You want determination? Follow the practice routine of North Carroll golfer Carlie Gordon.
The day before the Monday start of the Maryland Public Schools Scholastic Athletic Association state golf tournament, Gordon practiced driving hundreds of range balls off a simulated tee box in her back yard in Hampstead.
For two hours. After sunset. In the dark.
"I said to her, 'Carlie, it's a little dark out there to be practicing, isn't it?' " recalled her father, Larry Gordon. "She said, 'I didn't even notice it was dark.' . . . There's a different kind of animal living with us in the house."
That commitment to improvement paid off as Carlie Gordon placed second among 13 girls with an 82-83 for a two-day total of 165 at the University of Maryland Golf Course in College Park. She finished six strokes behind Arundel High sophomore Callie Vance.
For Gordon, it was the second time in three years that she had placed second at the state tournament. She was second as a freshman, and she finished fourth last year.
The near-championship performances have left the junior with a hunger for the top prize.
"That would be nice," Gordon said in her modest manner.
Gordon began playing golf when she was 8. Larry Gordon, a physical education teacher and an avid golfer with a 3 handicap, would take his only daughter to Little Creek, a par-3 golf course in southern Pennsylvania.
On her first hole, Carlie Gordon smacked a pink ball onto the green 110 yards away.
"At the time, I didn't know that it was that great of an accomplishment," she recalled. "I just tried to hit the ball."
Said her father: "When she started shooting a bogey for the entire course, I took her to the big course."
Her mother, Pat Gordon, a medical assistant, said her husband didn't shove a golf club into their daughter's hand like Tiger Woods, but said she knew Larry Gordon would teach Carlie as much as he taught her older brother, Craig.
"There was always one [a golf club] around the house," she joked. "It was there to be grabbed."
Carlie Gordon also plays basketball and jumps rope to stay in shape, but said that golf is her true passion.
"It's such a mental game," she said. "Unlike any other sport, you can't get taken out if you're having a bad round.

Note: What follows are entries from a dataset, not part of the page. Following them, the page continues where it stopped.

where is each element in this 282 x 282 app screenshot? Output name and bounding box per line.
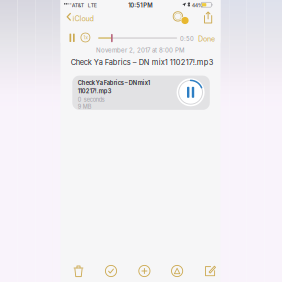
staticText: 9 MB xyxy=(78,103,92,110)
button[interactable]: Pause download xyxy=(177,78,205,106)
button[interactable]: Playback speed xyxy=(79,31,92,45)
staticText: LTE xyxy=(88,2,97,9)
staticText: 1x xyxy=(83,35,87,40)
staticText: AT&T xyxy=(72,2,84,9)
button[interactable]: iCloud xyxy=(64,10,100,24)
staticText: Done xyxy=(198,35,215,43)
button[interactable]: Mark as read xyxy=(101,261,121,281)
button[interactable]: Share xyxy=(201,10,215,25)
staticText: 0:50 xyxy=(180,35,194,42)
staticText: iCloud xyxy=(73,14,94,23)
staticText: 44% xyxy=(192,2,203,9)
staticText: 110217!.mp3 xyxy=(78,88,112,95)
button[interactable]: Unread filter xyxy=(172,10,190,24)
staticText: 0 seconds xyxy=(78,96,105,103)
button[interactable]: Flag xyxy=(167,261,187,281)
staticText: November 2, 2017 at 8:00 PM xyxy=(96,47,185,54)
button[interactable]: Move to folder xyxy=(134,261,154,281)
staticText: Check Ya Fabrics – DN mix1 xyxy=(78,80,150,86)
button[interactable]: Delete xyxy=(68,261,88,281)
button[interactable]: Compose xyxy=(200,261,220,281)
button[interactable]: Pause xyxy=(66,31,78,45)
staticText: Check Ya Fabrics – DN mix1 110217!.mp3 xyxy=(71,58,214,67)
staticText: 10:51 PM xyxy=(128,2,152,9)
button[interactable]: Done xyxy=(196,31,216,45)
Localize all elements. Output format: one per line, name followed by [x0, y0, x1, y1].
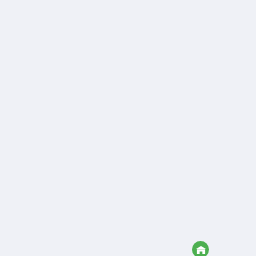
- button[interactable]: Home: [192, 241, 209, 256]
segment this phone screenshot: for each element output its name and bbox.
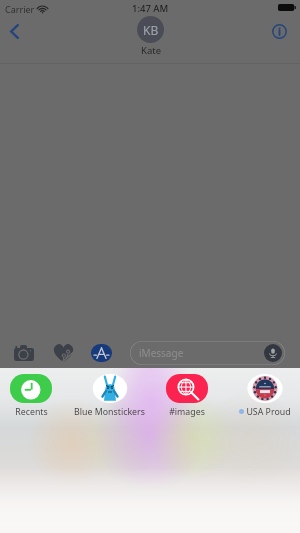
button[interactable]: Camera — [12, 340, 36, 365]
staticText: 1:47 AM — [132, 2, 169, 15]
staticText: Carrier — [5, 3, 35, 15]
staticText: USA Proud — [246, 406, 291, 417]
button[interactable]: App Store — [89, 340, 114, 366]
button[interactable]: Dictate — [264, 344, 282, 362]
button[interactable]: #images — [149, 372, 225, 417]
button[interactable]: Blue Monstickers — [71, 372, 147, 417]
staticText: Recents — [15, 406, 48, 417]
staticText: Blue Monstickers — [74, 406, 145, 417]
button[interactable]: Details — [267, 19, 291, 43]
button[interactable]: iMessage — [130, 341, 285, 365]
button[interactable]: Recents — [0, 372, 69, 417]
button[interactable]: Digital Touch — [50, 340, 76, 366]
staticText: #images — [169, 406, 205, 417]
staticText: iMessage — [139, 346, 184, 360]
staticText: Kate — [141, 44, 161, 57]
staticText: KB — [143, 22, 159, 38]
button[interactable]: KB — [137, 16, 164, 57]
button[interactable]: Back — [2, 16, 26, 47]
button[interactable]: USA Proud — [227, 372, 300, 417]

You have to keep going and suck it up."
That attitude shows in Gordon's facial expressions, which, whether she slices a drive or nails a 25-foot putt, never change.
Her ability to rein in her emotions has impressed those who have watched her play.
"She's very mature," said Westminster golf coach Jeff Ibex. "She's very composed, and it's a joy to watch her play."
North Carroll golf coach Craig Walker said he believes Gordon's composure stems from her parents, who took Tuesday off to monitor their daughter's progress in the final round.
"You don't see that type of maturity in many high school-aged young adults," he said. "I think that's a direct correlation with her family and how close they are and how they have raised her."
Larry Gordon said he and his wife have never had to push their daughter to practice her game.
"We leave it up to her," he said. "And for the last month, she has been a totally different person."
The workouts could help Carlie Gordon achieve two goals: winning a state title and getting a scholarship offer to play at a university somewhere in the South.
After the round's 12th hole at the state tournament, Gordon was just two strokes behind Vance. But Vance parred the next six holes, and Gordon drifted back.
But Gordon refused to let a second-place finish prevent her from her dreams.
"That makes me work harder," Gordon said. "Maybe I'll hit a few more balls."